TASK BRIEF >> Your job with the data below: print everything from the line that holds "Terms of Use (65, 988)" down to the line that holds "Global (1141, 39)", ends included, exactly, and nothing else.

DATA TO USE >>
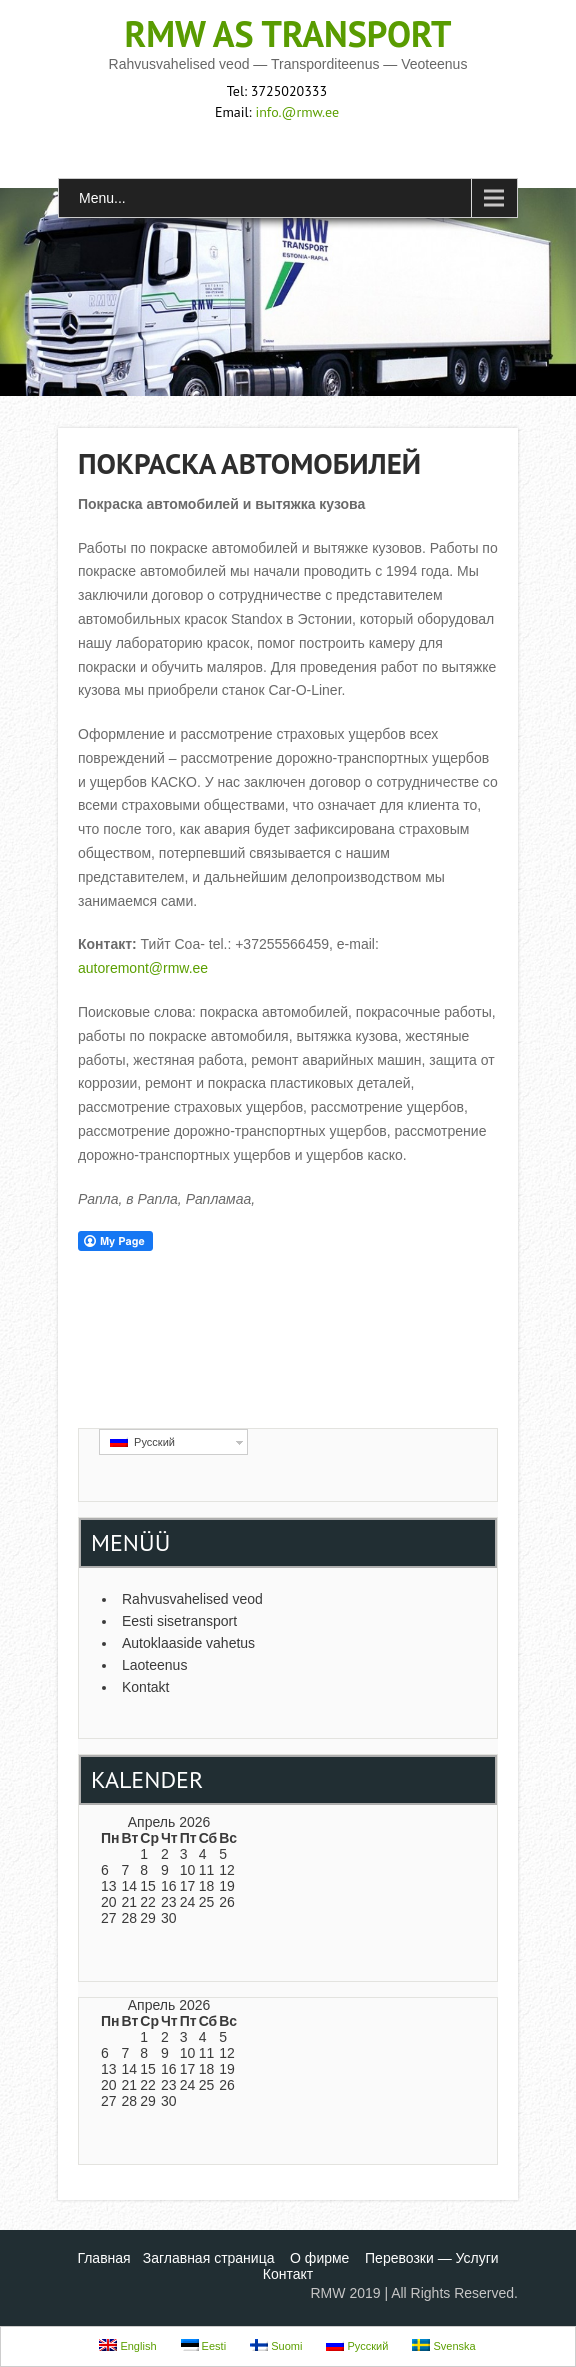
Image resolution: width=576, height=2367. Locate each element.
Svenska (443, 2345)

==

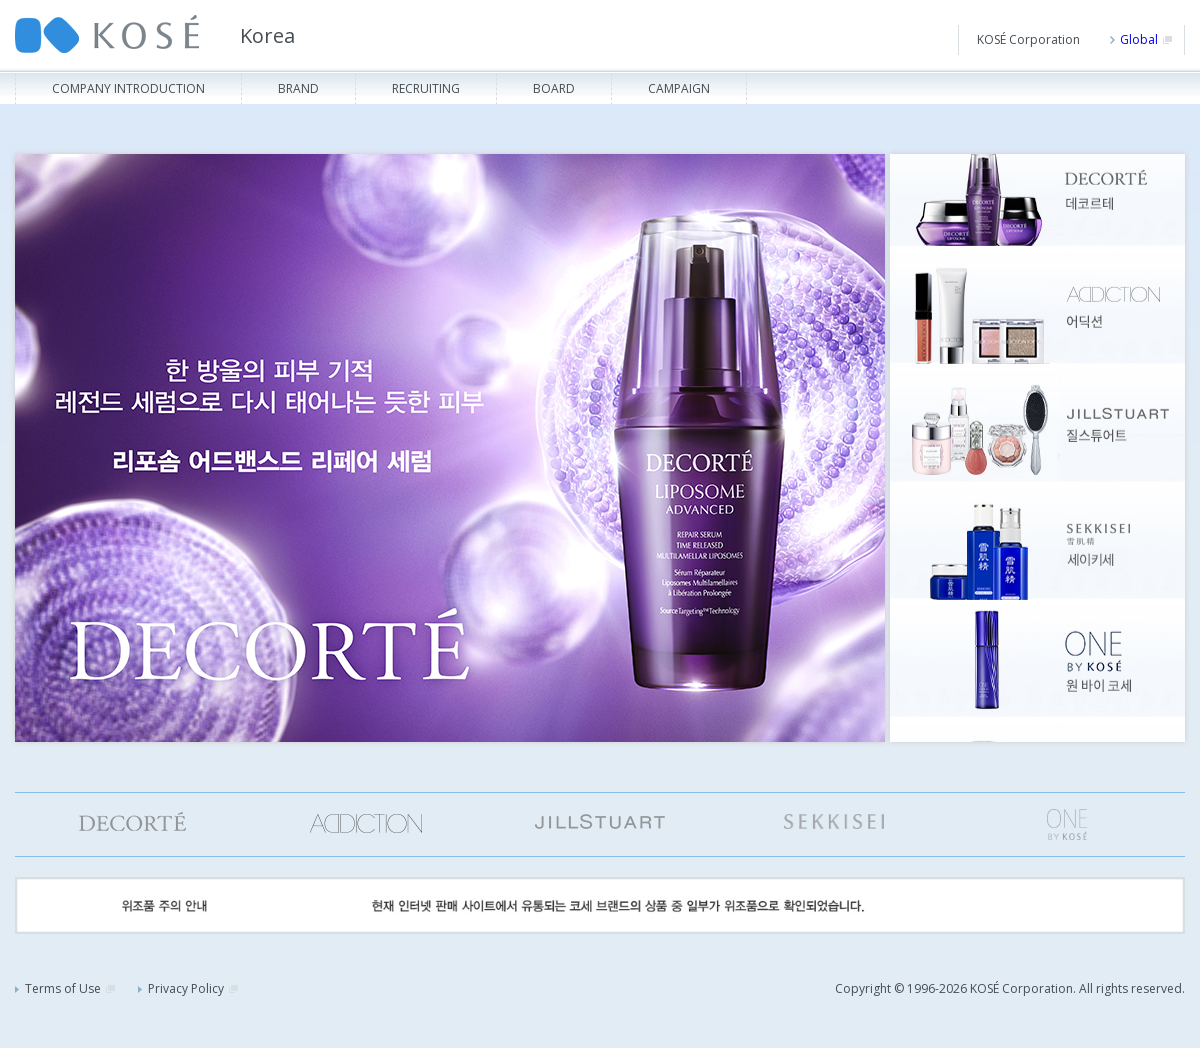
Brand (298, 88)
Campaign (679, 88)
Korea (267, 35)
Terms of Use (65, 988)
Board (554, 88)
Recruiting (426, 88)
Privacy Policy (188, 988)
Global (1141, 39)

==

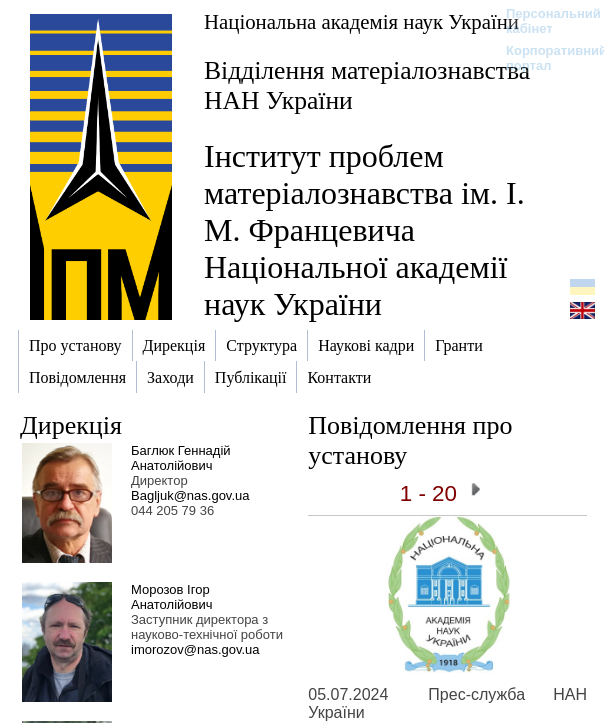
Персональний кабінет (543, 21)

ANSWER TO THIS EXERCISE >>
Terms of Use (65, 988)
Board (554, 88)
Recruiting (426, 88)
Privacy Policy (188, 988)
Global (1141, 39)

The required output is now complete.